|PDB structures||RCSB PDB PDBe PDBsum|
|Gene Ontology||AmiGO / QuickGO|
Polyphenol oxidase (PPO or monophenol monooxygenase or Polyphenol oxidase I, chloroplastic) is a tetramer that contains four atoms of copper per molecule, and binding sites for two aromatic compounds and oxygen. The enzyme catalyses the o-hydroxylation of monophenol molecules in which the benzene ring contains a single hydroxyl substituent to o-diphenols (phenol molecules containing two hydroxyl substituents). It can also further catalyse the oxidation of o-diphenols to produce o-quinones.
PPO causes the rapid polymerization of o-quinones to produce black, brown or red pigments (polyphenols) that cause fruit browning. The amino acid tyrosine contains a single phenolic ring that may be oxidised by the action of PPOs to form o-quinone. Hence, PPOs may also be referred to as tyrosinases.
Structure and function
PPO is listed as a morpheein, a protein that can form two or more different homo-oligomers (morpheein forms), but must come apart and change shape to convert between forms. It exists as a monomer, trimer, tetramer, octamer or dodecamer, creating multiple functions.
Distribution and applications
A mixture of monophenol oxidase and catechol oxidase enzymes is present in nearly all plant tissues, and can also be found in bacteria, animals, and fungi. In insects, cuticular polyphenol oxidases are present and their products are responsible for desiccation tolerance.
Grape reaction product (2-S glutathionyl caftaric acid) is an oxidation compound produced by action of PPO on caftaric acid and found in wine. This compound production is responsible for the lower level of browning in certain white wines.
There are two types of inhibitor of PPO, those competitive to oxygen in the copper site of the enzyme and those competitive to phenolics. Tentoxin has also been used in recent research to eliminate the PPO activity from seedlings of higher plants. Tropolone is a grape polyphenol oxidase inhibitor. Another inhibitor of this enzyme is potassium pyrosulphite (K2S2O5). Banana root PPO is strongly inhibited by dithiothreitol and sodium metabisulfite.
Potassium dithionite (or potassium hydrosulfite) is also an inhibitor of PPO.
Several assays were developed to monitor the activity of polyphenol oxidases and to evaluate the inhibition potency of polyphenol oxidase inhibitors. In particular, ultraviolet/visible (UV/Vis) spectrophotometry-based assays are widely applied.

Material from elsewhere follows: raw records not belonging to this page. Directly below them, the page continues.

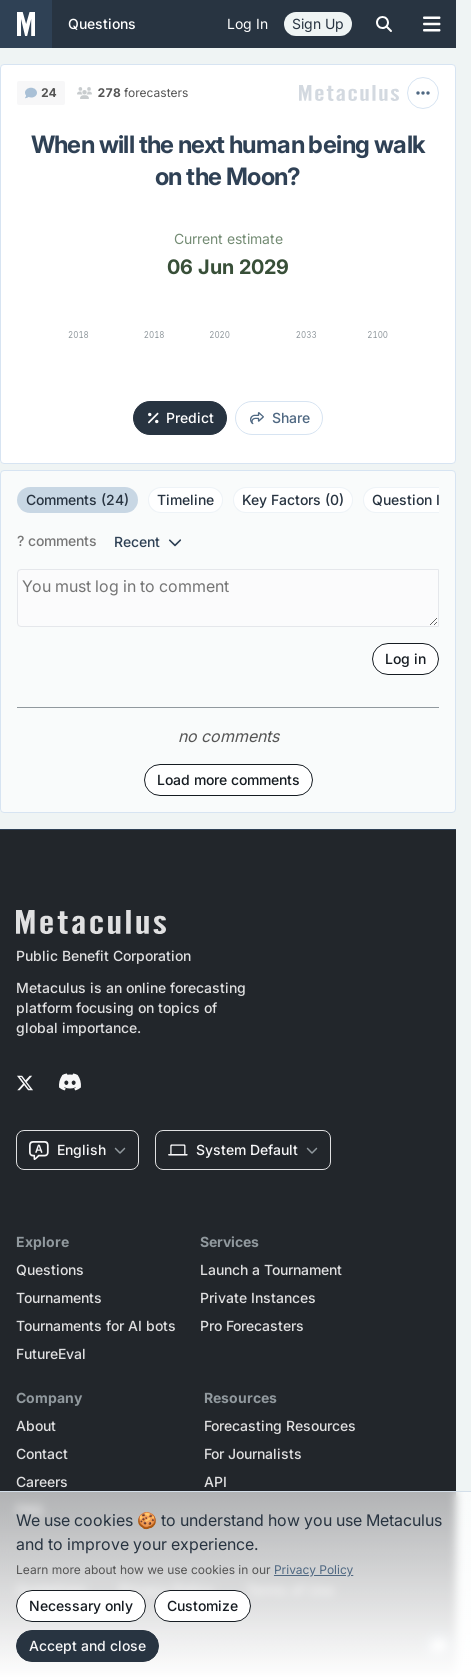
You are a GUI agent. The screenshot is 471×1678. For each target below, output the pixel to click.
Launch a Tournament (271, 1270)
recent (148, 541)
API (215, 1482)
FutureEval (51, 1354)
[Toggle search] (384, 24)
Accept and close (87, 1645)
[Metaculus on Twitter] (25, 1084)
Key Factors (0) (293, 499)
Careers (42, 1482)
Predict (181, 417)
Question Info (416, 499)
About (36, 1426)
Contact (42, 1454)
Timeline (185, 499)
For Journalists (253, 1454)
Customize (202, 1605)
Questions (50, 1270)
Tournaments (59, 1298)
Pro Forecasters (252, 1326)
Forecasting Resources (280, 1426)
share (280, 417)
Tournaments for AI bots (96, 1326)
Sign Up (318, 23)
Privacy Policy (313, 1569)
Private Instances (258, 1298)
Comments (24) (77, 499)
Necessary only (81, 1605)
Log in (247, 23)
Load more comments (228, 779)
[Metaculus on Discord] (70, 1084)
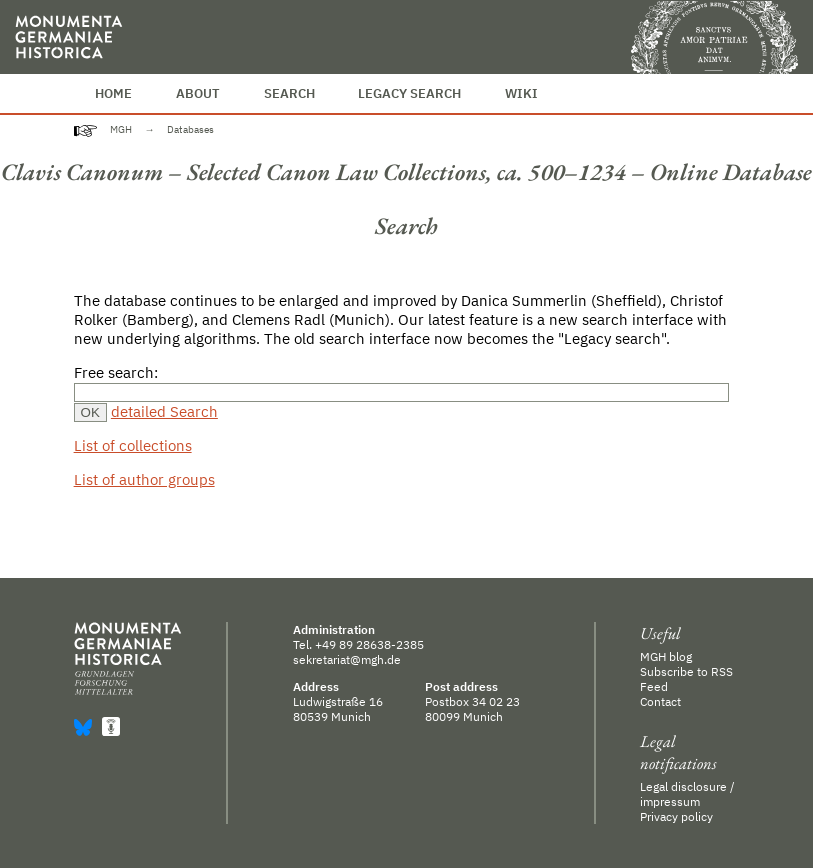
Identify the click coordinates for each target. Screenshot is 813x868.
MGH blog (666, 656)
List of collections (133, 445)
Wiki (521, 93)
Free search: (116, 372)
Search (289, 93)
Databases (190, 129)
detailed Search (164, 411)
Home (113, 93)
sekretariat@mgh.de (347, 659)
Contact (660, 701)
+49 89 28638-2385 (369, 644)
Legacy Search (409, 93)
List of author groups (144, 479)
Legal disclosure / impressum (687, 794)
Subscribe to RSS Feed (686, 679)
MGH (121, 129)
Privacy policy (676, 816)
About (198, 93)
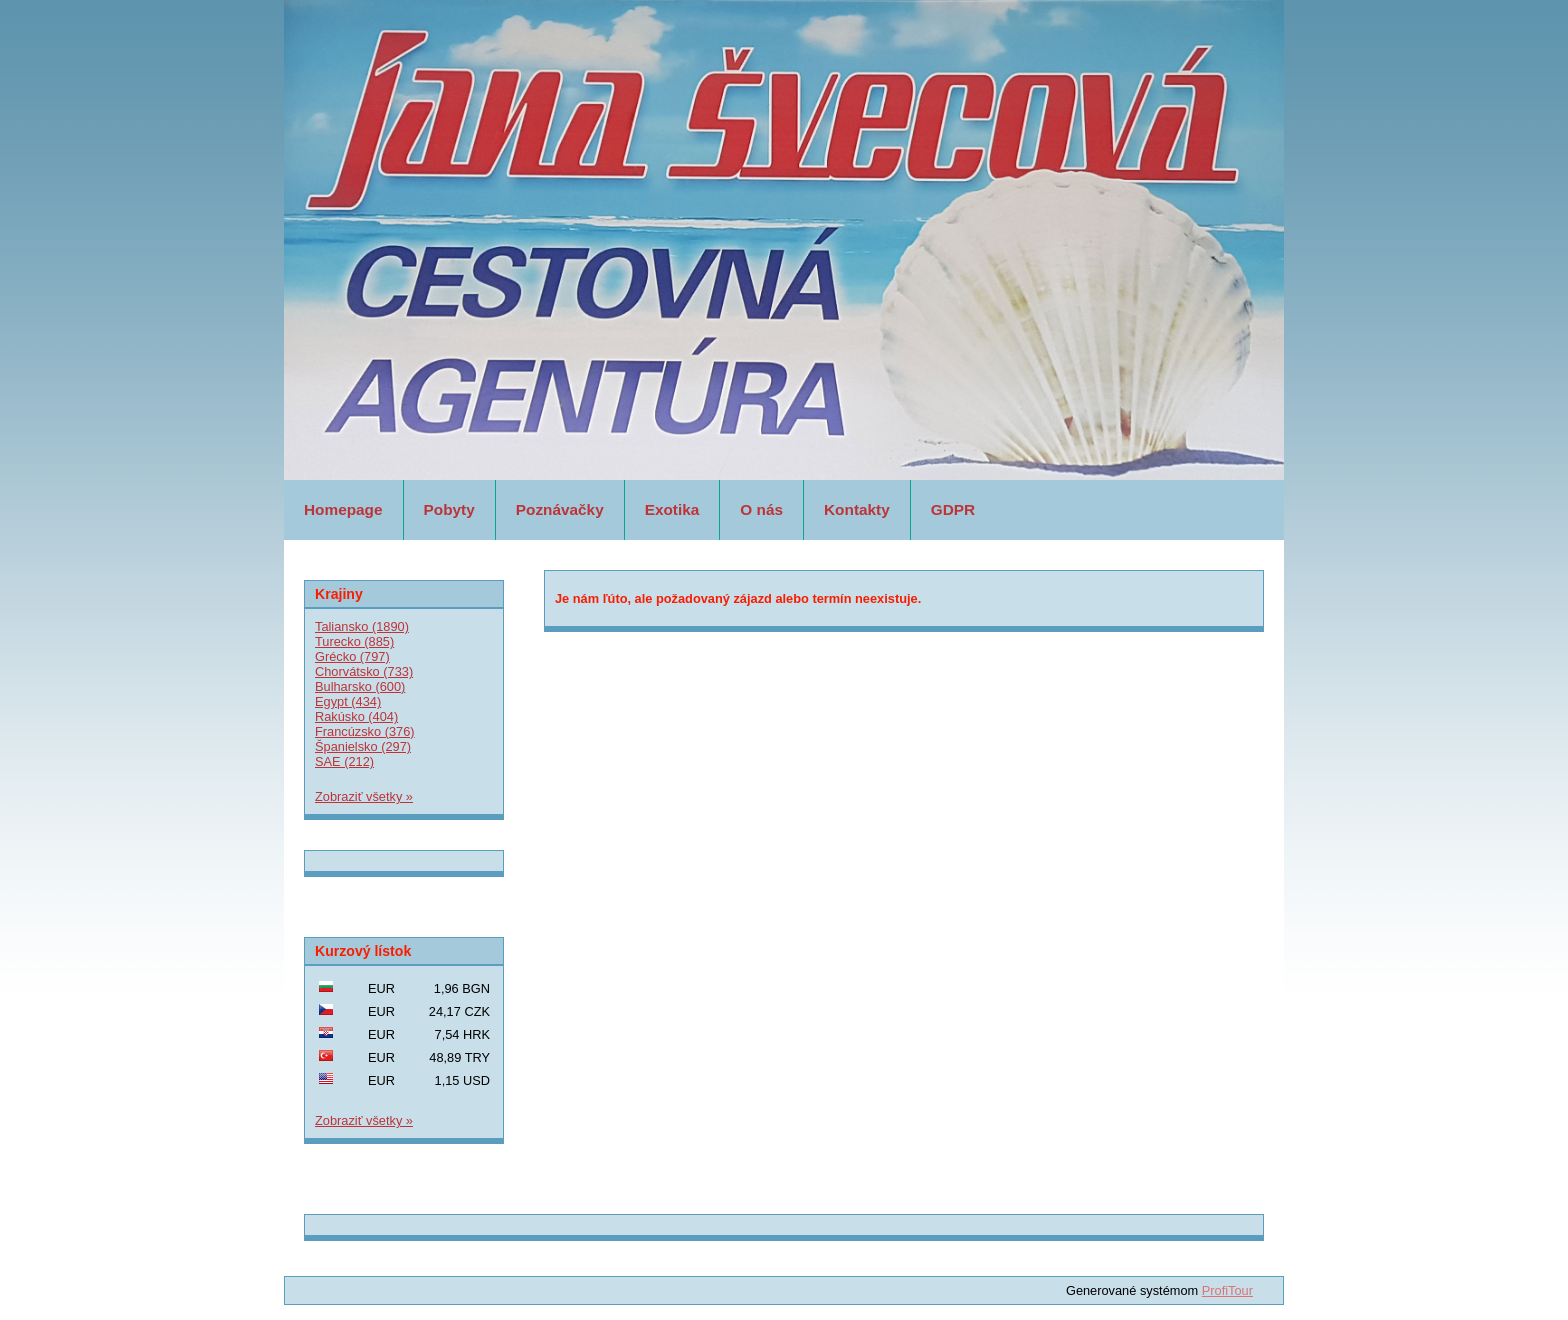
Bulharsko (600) (360, 686)
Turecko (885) (354, 641)
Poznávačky (560, 509)
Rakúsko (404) (356, 716)
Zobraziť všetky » (364, 796)
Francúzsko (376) (365, 731)
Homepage (343, 509)
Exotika (672, 509)
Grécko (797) (352, 656)
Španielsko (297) (363, 746)
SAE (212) (344, 761)
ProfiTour (1227, 1290)
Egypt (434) (348, 701)
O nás (761, 509)
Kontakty (857, 509)
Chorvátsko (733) (364, 671)
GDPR (953, 509)
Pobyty (449, 509)
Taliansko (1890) (362, 626)
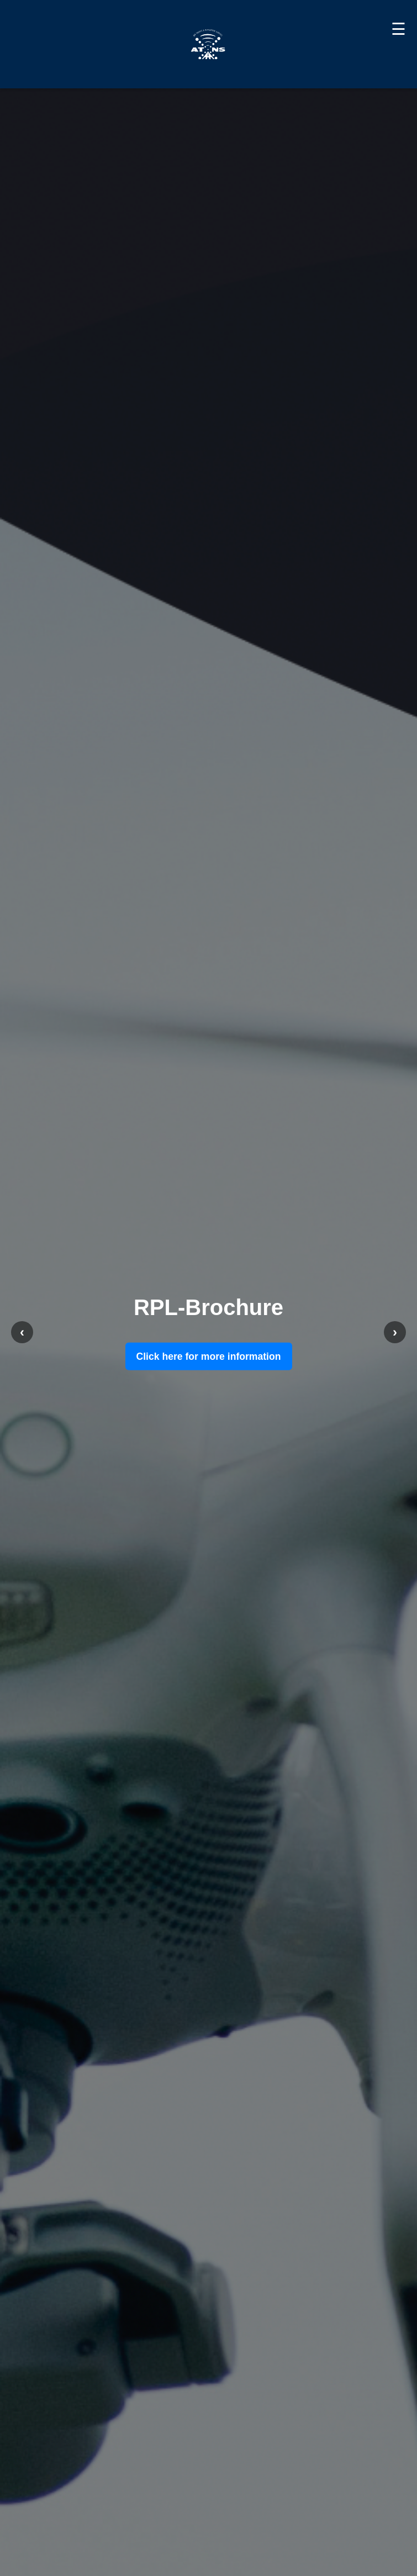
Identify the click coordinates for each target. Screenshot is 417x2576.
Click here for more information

The most common UV/Vis spectrophotometry assay involves the monitoring of the formation of o-quinones, which are the products of polyphenol oxidase-catalysed reactions, or the consumption of the substrate. Alternative spectrophotometric method that involves the coupling of o-quinones with nucleophilic reagents such as 3-methyl-2-benzothiazolinonehydrazone hydrochloride (MBTH) was also used. Other techniques, such as activity staining assays with the use of polyacrylamide gel electrophoresis, tritium-based radioactive assays, oxygen consumption assay, and nuclear magnetic resonance (NMR)-based assay were also reported and used.
Hemocyanin is homologous to the phenol oxidases (e.g. tyrosinase) since both enzymes sharing type copper active site coordination. Hemocyanin also exhibits PPO activity, but with slowed kinetics from greater steric bulk at the active site. Partial denaturation actually improves hemocyanin’s PPO activity by providing greater access to the active site.
Aureusidin synthase is homologous to plant polyphenol oxidase, but contains certain significant modifications.